Thiazide diuretics can precipitate new onset hyponatraemia and hypochloroaemic alkalosis or exacerbate pre-existing hyponatraemia. Hyponatraemia, accompanied by neurological symptoms (nausea, progressive disorientation, apathy) has been observed. Treatment with hydrochlorothiazide should only be started after correction of pre-existing hyponatraemia. In case severe or rapid hyponatraemia develops during Copalia HCT therapy, the treatment should be discontinued until normalisation of natraemia.
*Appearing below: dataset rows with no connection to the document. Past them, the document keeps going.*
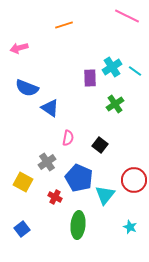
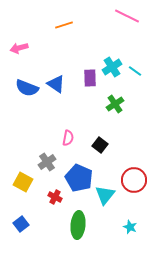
blue triangle: moved 6 px right, 24 px up
blue square: moved 1 px left, 5 px up
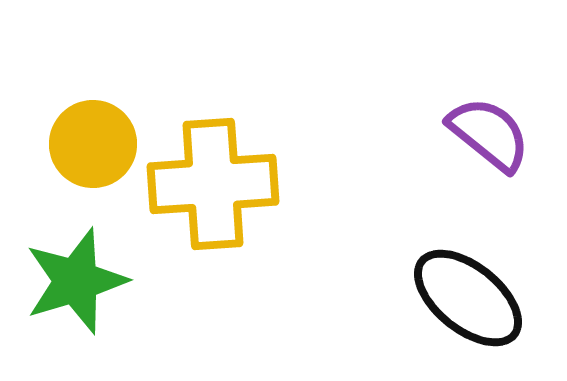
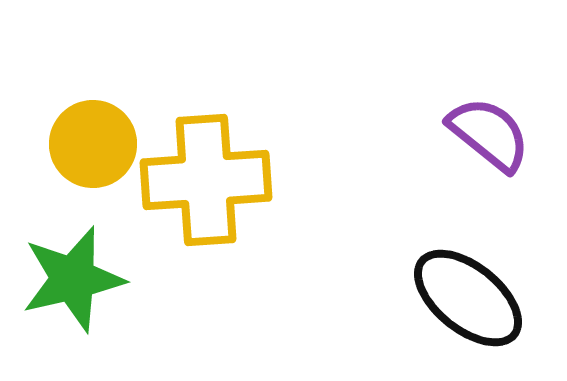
yellow cross: moved 7 px left, 4 px up
green star: moved 3 px left, 2 px up; rotated 4 degrees clockwise
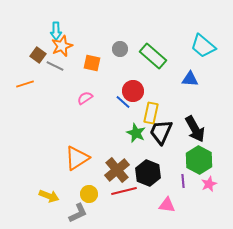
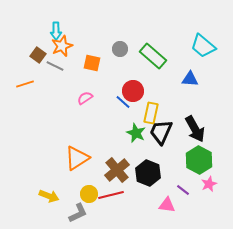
purple line: moved 9 px down; rotated 48 degrees counterclockwise
red line: moved 13 px left, 4 px down
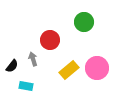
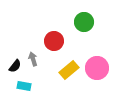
red circle: moved 4 px right, 1 px down
black semicircle: moved 3 px right
cyan rectangle: moved 2 px left
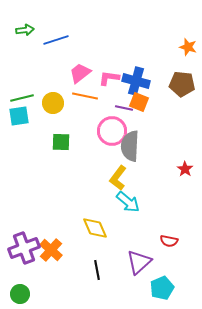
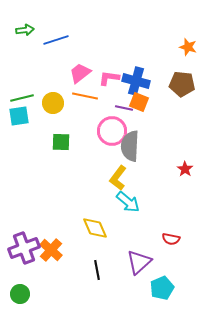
red semicircle: moved 2 px right, 2 px up
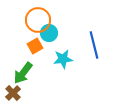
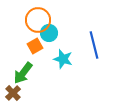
cyan star: rotated 24 degrees clockwise
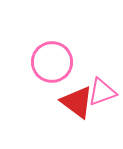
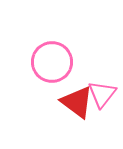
pink triangle: moved 2 px down; rotated 32 degrees counterclockwise
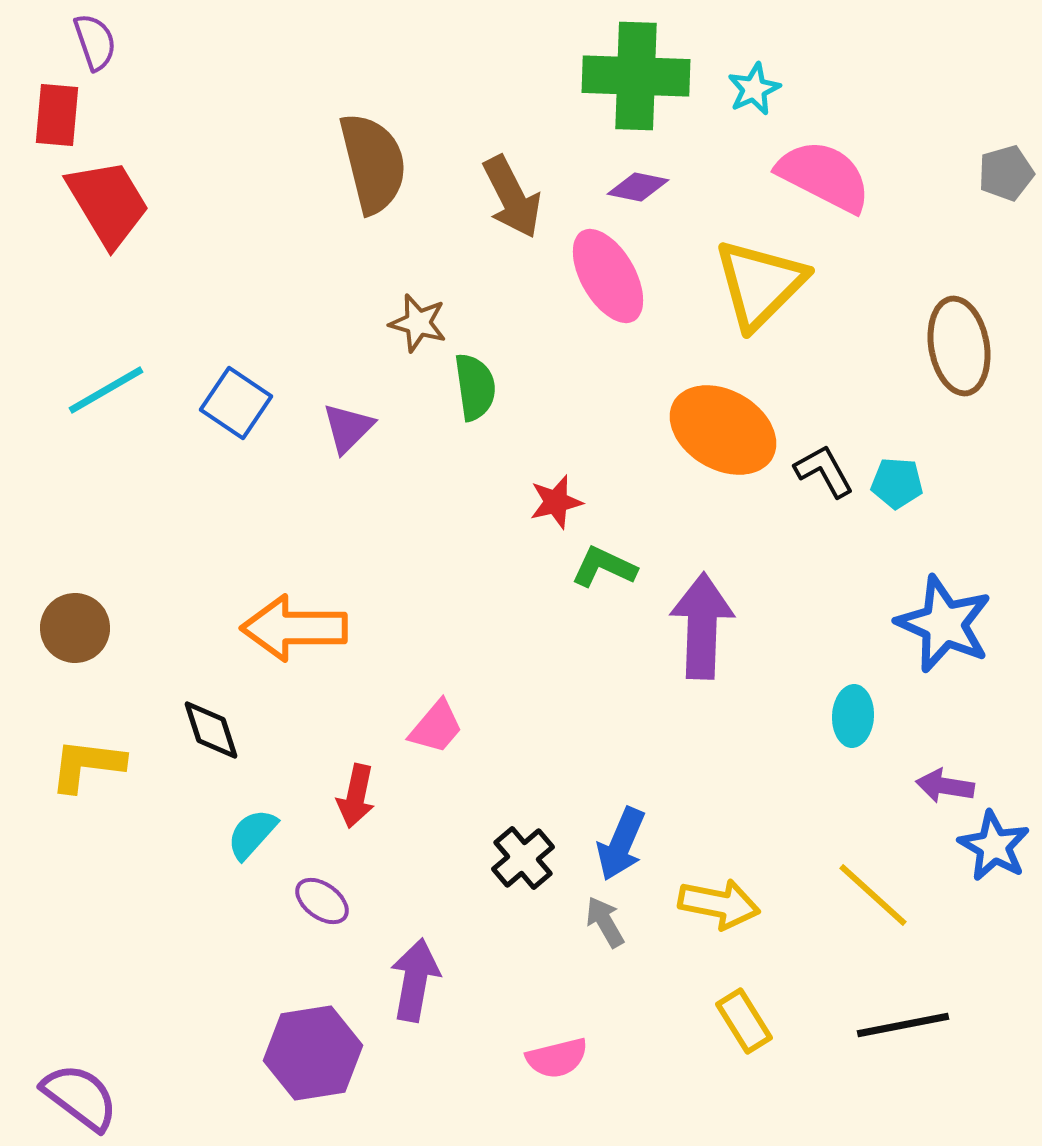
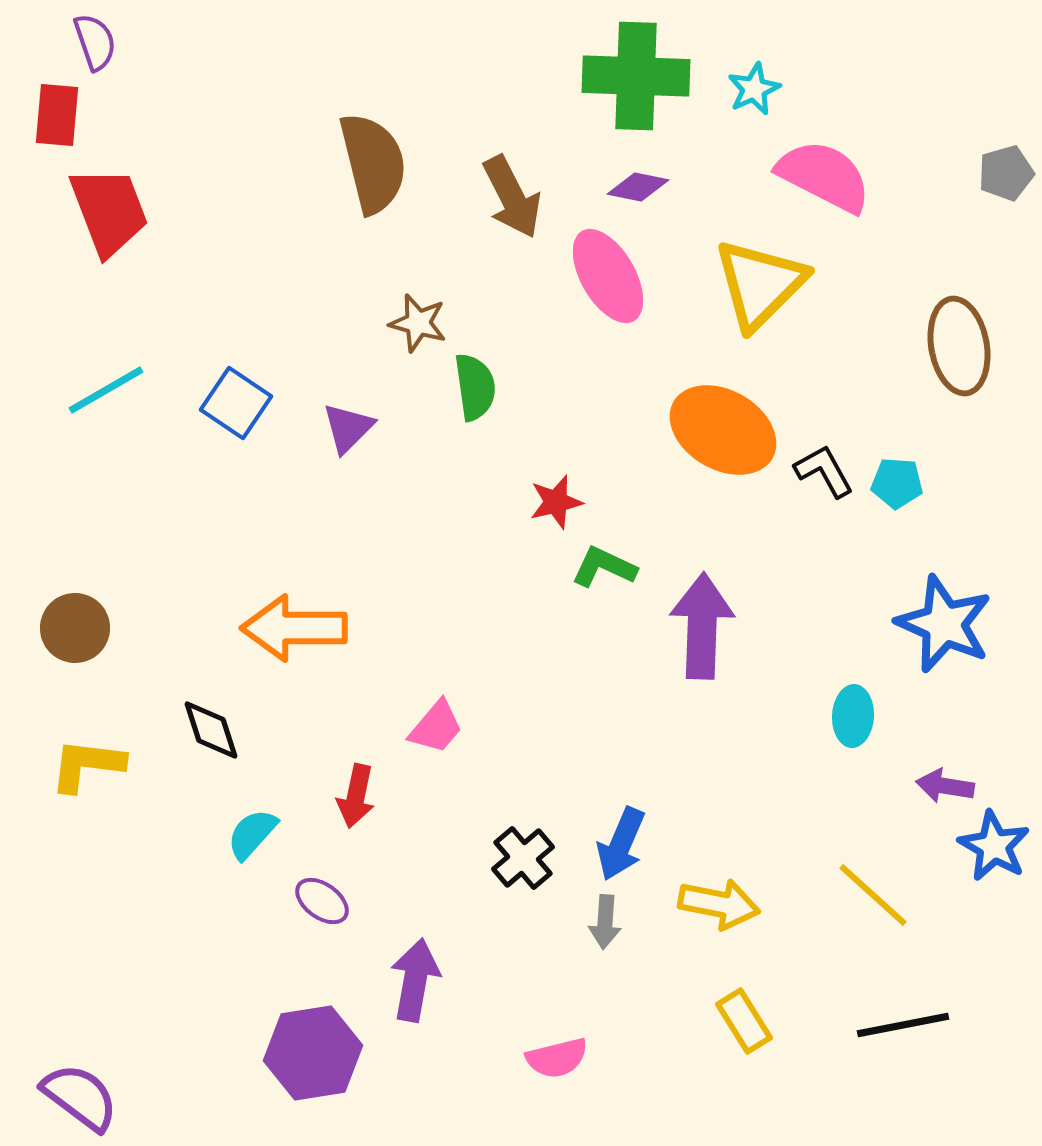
red trapezoid at (108, 203): moved 1 px right, 8 px down; rotated 10 degrees clockwise
gray arrow at (605, 922): rotated 146 degrees counterclockwise
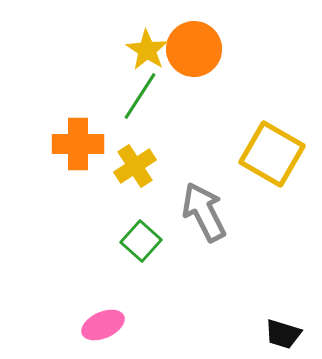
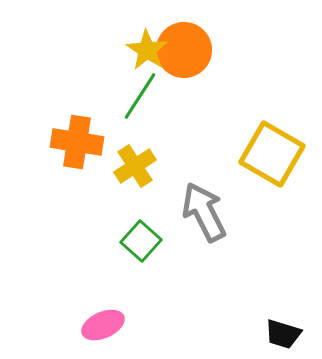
orange circle: moved 10 px left, 1 px down
orange cross: moved 1 px left, 2 px up; rotated 9 degrees clockwise
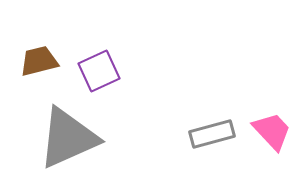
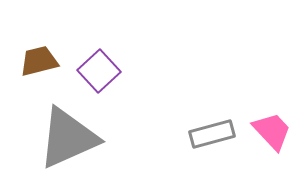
purple square: rotated 18 degrees counterclockwise
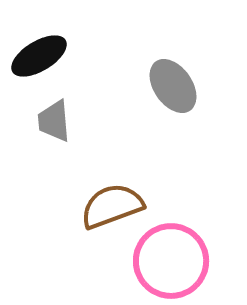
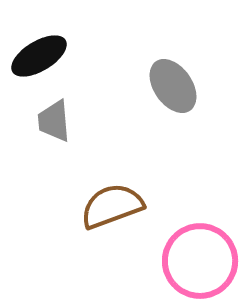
pink circle: moved 29 px right
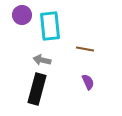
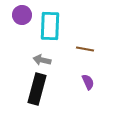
cyan rectangle: rotated 8 degrees clockwise
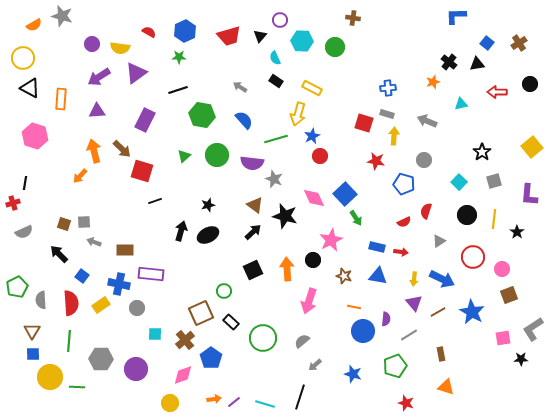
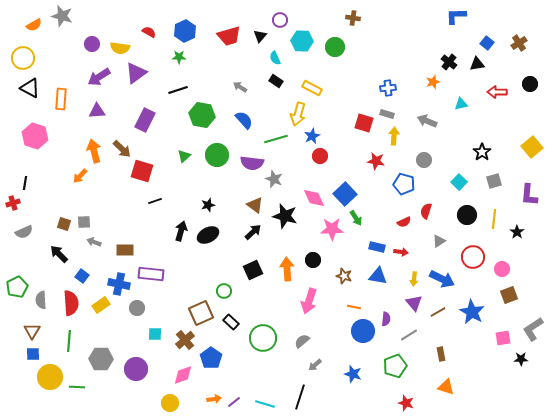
pink star at (331, 240): moved 1 px right, 11 px up; rotated 25 degrees clockwise
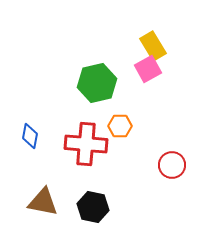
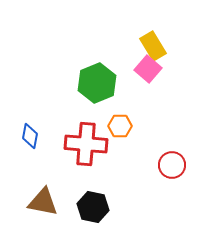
pink square: rotated 20 degrees counterclockwise
green hexagon: rotated 9 degrees counterclockwise
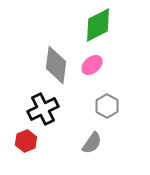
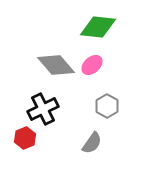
green diamond: moved 2 px down; rotated 33 degrees clockwise
gray diamond: rotated 48 degrees counterclockwise
red hexagon: moved 1 px left, 3 px up
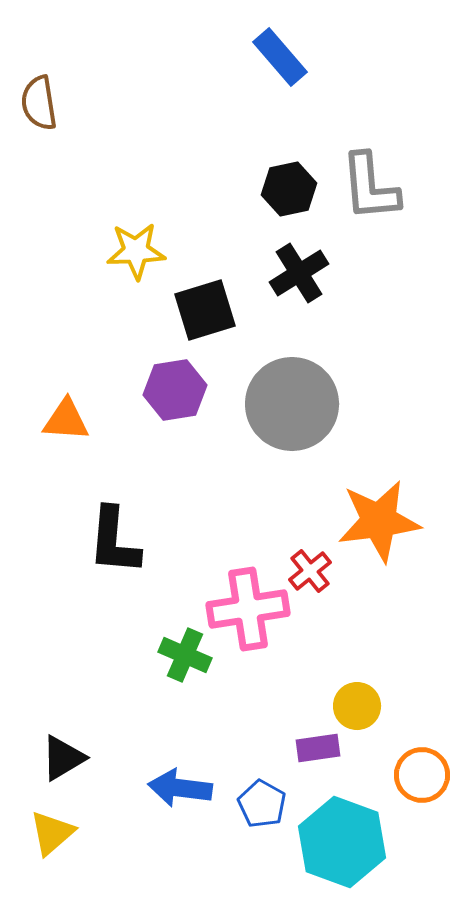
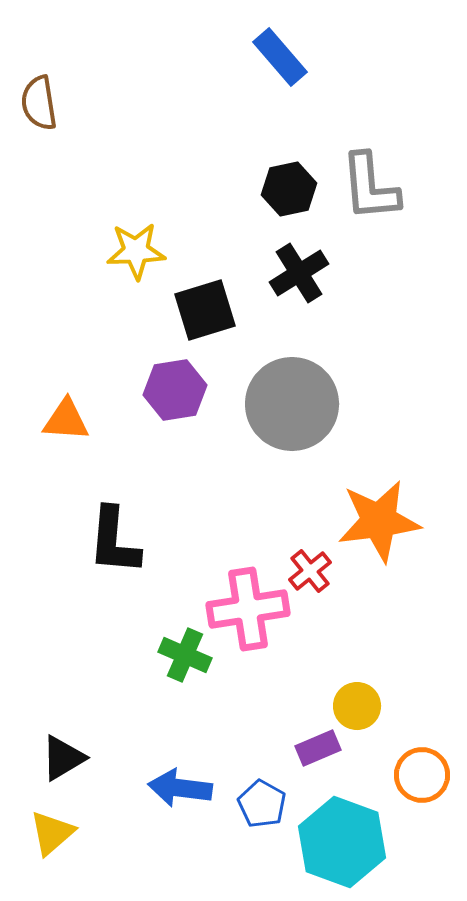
purple rectangle: rotated 15 degrees counterclockwise
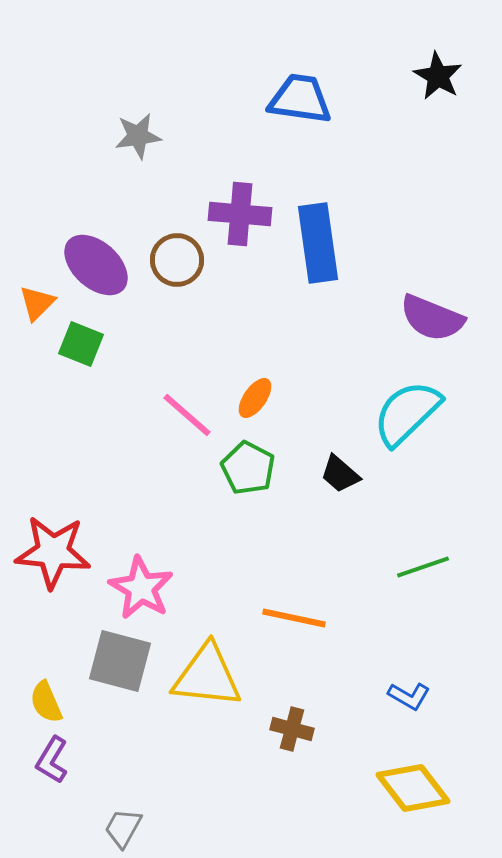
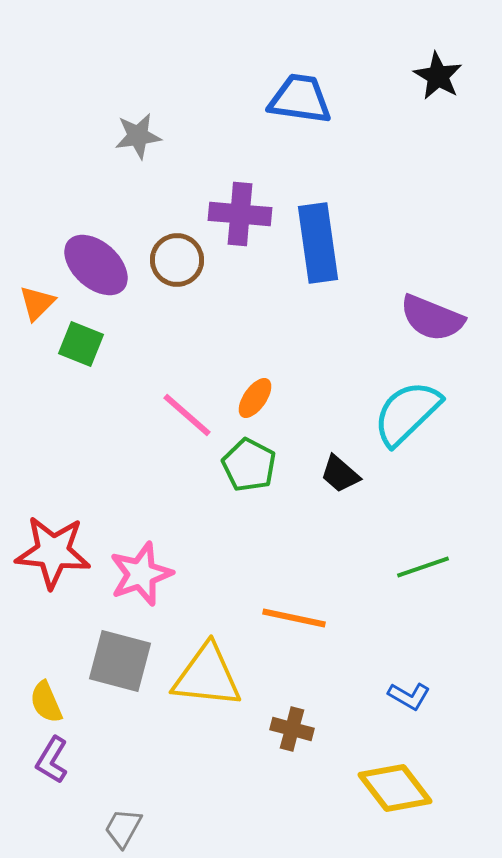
green pentagon: moved 1 px right, 3 px up
pink star: moved 14 px up; rotated 22 degrees clockwise
yellow diamond: moved 18 px left
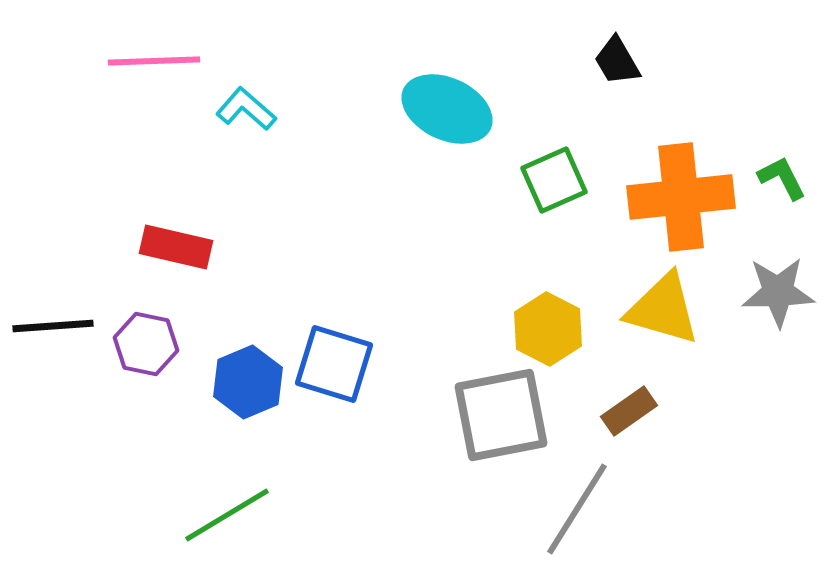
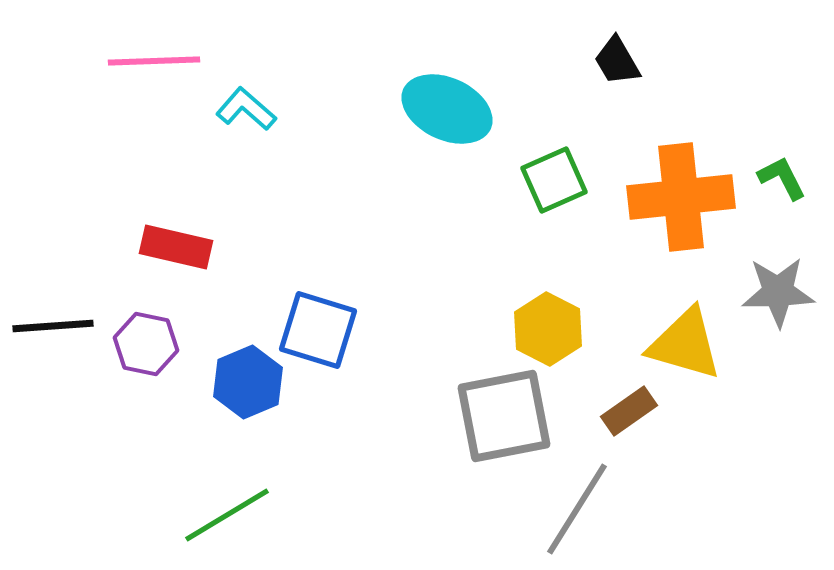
yellow triangle: moved 22 px right, 35 px down
blue square: moved 16 px left, 34 px up
gray square: moved 3 px right, 1 px down
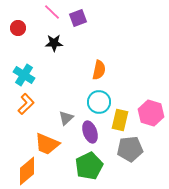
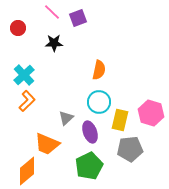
cyan cross: rotated 15 degrees clockwise
orange L-shape: moved 1 px right, 3 px up
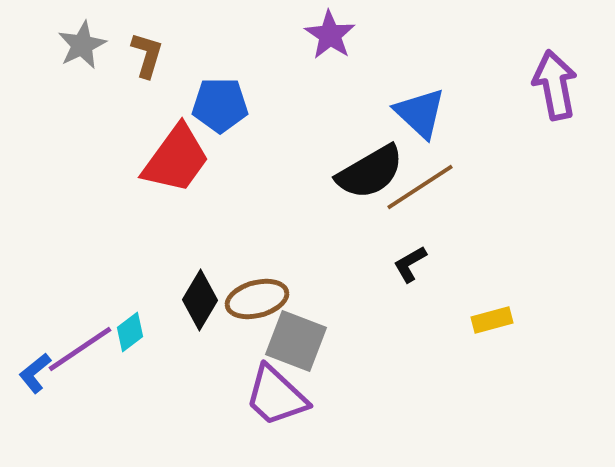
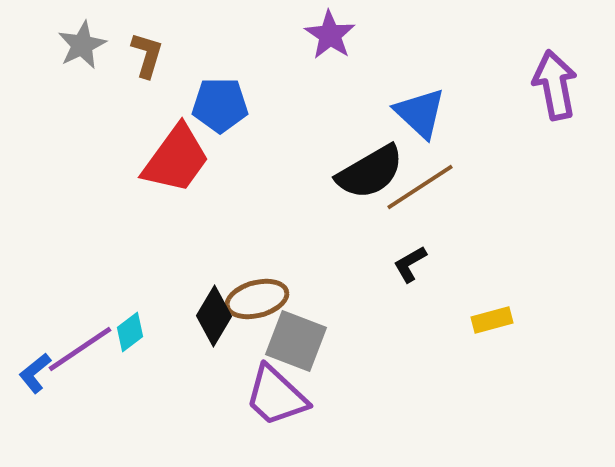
black diamond: moved 14 px right, 16 px down
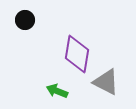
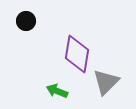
black circle: moved 1 px right, 1 px down
gray triangle: rotated 48 degrees clockwise
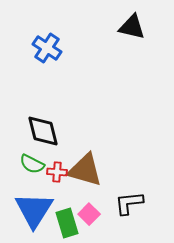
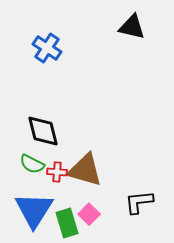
black L-shape: moved 10 px right, 1 px up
All patients receiving thiazide diuretics should be periodically monitored for imbalances in electrolytes, particularly potassium, sodium and magnesium.

Renal impairment

Thiazide diuretics may precipitate azotaemia in patients with chronic kidney disease. When Copalia HCT is used in patients with renal impairment periodic monitoring of serum electrolytes (including potassium), creatinine and uric acid serum levels is recommended. Copalia HCT is contraindicated in patients with severe renal impairment, anuria or undergoing dialysis (see section 4.3).

No dose adjustment of Copalia HCT is required for patients with mild to moderate renal impairment (GFR ≥30 ml/min/1.73 m²).

Renal artery stenosis

Copalia HCT should be used with caution to treat hypertension in patients with unilateral or bilateral renal artery stenosis or stenosis to a solitary kidney since blood urea and serum creatinine may increase in such patients.

Kidney transplantation

To date there is no experience of the safe use of Copalia HCT in patients who have had a recent kidney transplantation.

Hepatic impairment

Valsartan is mostly eliminated unchanged via the bile. The half-life of amlodipine is prolonged and AUC values are higher in patients with impaired liver function; dose recommendations have not been established. In patients with mild to moderate hepatic impairment without cholestasis, the maximum recommended dose is 80 mg valsartan, and therefore, Copalia HCT is not suitable in this group of patients (see sections 4.2, 4.3 and 5.2).

Angioedema

Angioedema, including swelling of the larynx and glottis, causing airway obstruction and/or swelling of the face, lips, pharynx, and/or tongue, has been reported in patients treated with valsartan. Some of these patients previously experienced angioedema with other medicinal products including ACE inhibitors. Copalia HCT should be discontinued immediately in patients who develop angioedema and should not be re-administered.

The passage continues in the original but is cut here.